- _WHAT THE TASK ASKS_: When the material ends, stop; until then, set down every line exactly.

- _EXERCISE INPUTS_:
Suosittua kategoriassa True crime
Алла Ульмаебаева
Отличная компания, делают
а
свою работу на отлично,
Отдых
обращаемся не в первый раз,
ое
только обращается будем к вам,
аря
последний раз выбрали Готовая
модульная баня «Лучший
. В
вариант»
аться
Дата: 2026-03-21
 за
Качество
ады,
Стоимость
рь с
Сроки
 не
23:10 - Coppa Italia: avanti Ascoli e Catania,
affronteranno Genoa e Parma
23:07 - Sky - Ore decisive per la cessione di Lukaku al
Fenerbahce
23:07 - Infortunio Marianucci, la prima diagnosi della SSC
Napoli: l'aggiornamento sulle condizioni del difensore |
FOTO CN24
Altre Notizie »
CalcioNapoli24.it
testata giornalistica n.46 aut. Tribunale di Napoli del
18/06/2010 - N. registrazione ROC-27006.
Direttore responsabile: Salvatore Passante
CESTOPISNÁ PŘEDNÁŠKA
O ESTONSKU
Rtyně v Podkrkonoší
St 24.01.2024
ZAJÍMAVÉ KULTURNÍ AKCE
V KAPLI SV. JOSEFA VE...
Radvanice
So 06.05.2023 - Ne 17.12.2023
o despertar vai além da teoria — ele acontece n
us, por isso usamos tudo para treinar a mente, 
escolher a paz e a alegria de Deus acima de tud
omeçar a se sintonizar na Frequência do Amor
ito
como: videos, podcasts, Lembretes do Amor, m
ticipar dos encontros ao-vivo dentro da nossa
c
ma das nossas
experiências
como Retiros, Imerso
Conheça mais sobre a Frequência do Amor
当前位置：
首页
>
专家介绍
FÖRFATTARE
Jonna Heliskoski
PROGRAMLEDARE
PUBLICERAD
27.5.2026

- _RESPONSE_:
Suosittua kategoriassa True crime
Алла Ульмаебаева
Отличная компания, делают
а
свою работу на отлично,
Отдых
обращаемся не в первый раз,
ое
только обращается будем к вам,
аря
последний раз выбрали Готовая
модульная баня «Лучший
. В
вариант»
аться
Дата: 2026-03-21
 за
Качество
ады,
Стоимость
рь с
Сроки
 не
23:10 - Coppa Italia: avanti Ascoli e Catania,
affronteranno Genoa e Parma
23:07 - Sky - Ore decisive per la cessione di Lukaku al
Fenerbahce
23:07 - Infortunio Marianucci, la prima diagnosi della SSC
Napoli: l'aggiornamento sulle condizioni del difensore |
FOTO CN24
Altre Notizie »
CalcioNapoli24.it
testata giornalistica n.46 aut. Tribunale di Napoli del
18/06/2010 - N. registrazione ROC-27006.
Direttore responsabile: Salvatore Passante
CESTOPISNÁ PŘEDNÁŠKA
O ESTONSKU
Rtyně v Podkrkonoší
St 24.01.2024
ZAJÍMAVÉ KULTURNÍ AKCE
V KAPLI SV. JOSEFA VE...
Radvanice
So 06.05.2023 - Ne 17.12.2023
o despertar vai além da teoria — ele acontece n
us, por isso usamos tudo para treinar a mente, 
escolher a paz e a alegria de Deus acima de tud
omeçar a se sintonizar na Frequência do Amor
ito
como: videos, podcasts, Lembretes do Amor, m
ticipar dos encontros ao-vivo dentro da nossa
c
ma das nossas
experiências
como Retiros, Imerso
Conheça mais sobre a Frequência do Amor
当前位置：
首页
>
专家介绍
FÖRFATTARE
Jonna Heliskoski
PROGRAMLEDARE
PUBLICERAD
27.5.2026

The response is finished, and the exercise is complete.